[Page images and extracted text]
**********
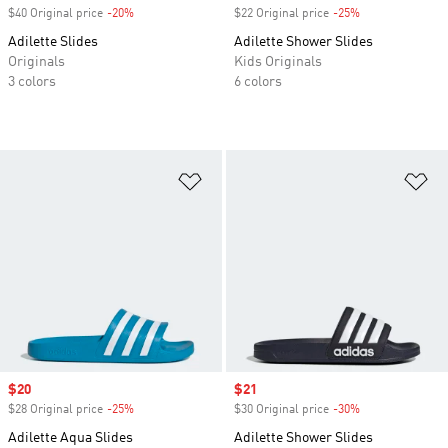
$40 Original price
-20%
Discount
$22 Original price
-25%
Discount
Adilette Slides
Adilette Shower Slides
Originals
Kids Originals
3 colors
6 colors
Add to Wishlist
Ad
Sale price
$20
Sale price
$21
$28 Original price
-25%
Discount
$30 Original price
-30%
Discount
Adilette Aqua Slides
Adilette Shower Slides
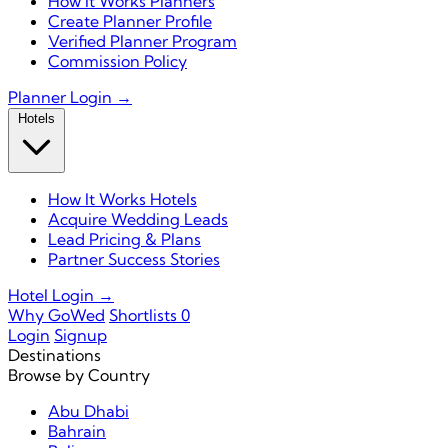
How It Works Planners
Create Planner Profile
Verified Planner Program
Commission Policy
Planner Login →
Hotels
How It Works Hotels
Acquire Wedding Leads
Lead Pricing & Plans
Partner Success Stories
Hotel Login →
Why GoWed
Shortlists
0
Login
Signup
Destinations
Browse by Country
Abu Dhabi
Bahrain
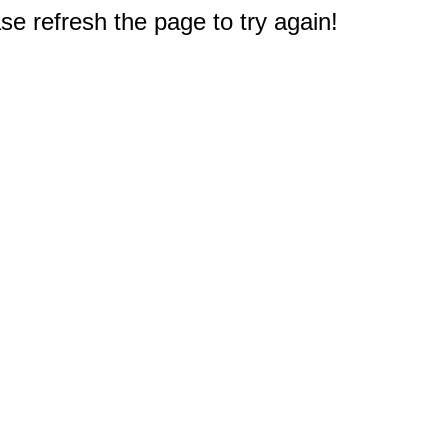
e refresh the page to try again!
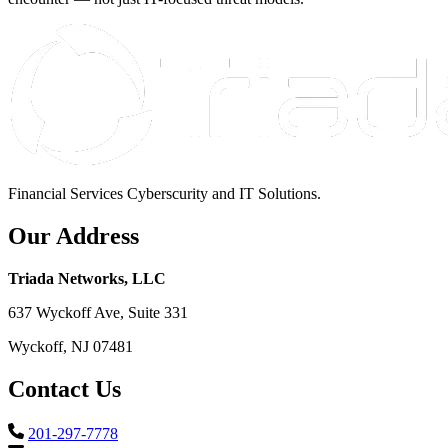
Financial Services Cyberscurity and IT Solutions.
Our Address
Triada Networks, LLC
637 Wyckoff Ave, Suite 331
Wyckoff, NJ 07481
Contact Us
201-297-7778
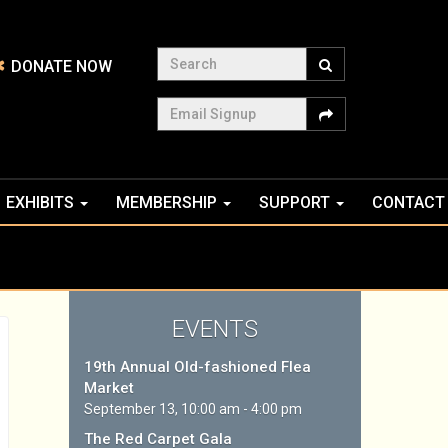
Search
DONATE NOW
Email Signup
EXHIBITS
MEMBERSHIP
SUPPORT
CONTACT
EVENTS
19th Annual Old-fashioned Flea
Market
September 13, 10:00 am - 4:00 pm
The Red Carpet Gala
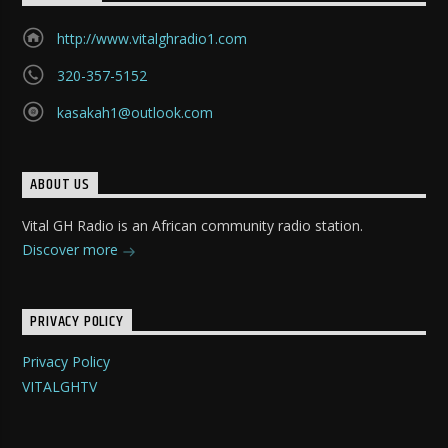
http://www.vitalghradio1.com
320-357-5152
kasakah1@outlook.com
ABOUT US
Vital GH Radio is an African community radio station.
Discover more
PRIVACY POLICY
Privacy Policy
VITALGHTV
**********
_Task description_
Every record above must be given again exactly; drop the pictures.

_Result below_
$40 Original price
-20%
Discount
$22 Original price
-25%
Discount
Adilette Slides
Adilette Shower Slides
Originals
Kids Originals
3 colors
6 colors
Add to Wishlist
Ad
Sale price
$20
Sale price
$21
$28 Original price
-25%
Discount
$30 Original price
-30%
Discount
Adilette Aqua Slides
Adilette Shower Slides
How It Works Planners
Create Planner Profile
Verified Planner Program
Commission Policy
Planner Login →
Hotels
How It Works Hotels
Acquire Wedding Leads
Lead Pricing & Plans
Partner Success Stories
Hotel Login →
Why GoWed
Shortlists
0
Login
Signup
Destinations
Browse by Country
Abu Dhabi
Bahrain
e refresh the page to try again!
Financial Services Cyberscurity and IT Solutions.
Our Address
Triada Networks, LLC
637 Wyckoff Ave, Suite 331
Wyckoff, NJ 07481
Contact Us
201-297-7778
Search
DONATE NOW
Email Signup
EXHIBITS
MEMBERSHIP
SUPPORT
CONTACT
EVENTS
19th Annual Old-fashioned Flea
Market
September 13, 10:00 am - 4:00 pm
The Red Carpet Gala
http://www.vitalghradio1.com
320-357-5152
kasakah1@outlook.com
ABOUT US
Vital GH Radio is an African community radio station.
Discover more
PRIVACY POLICY
Privacy Policy
VITALGHTV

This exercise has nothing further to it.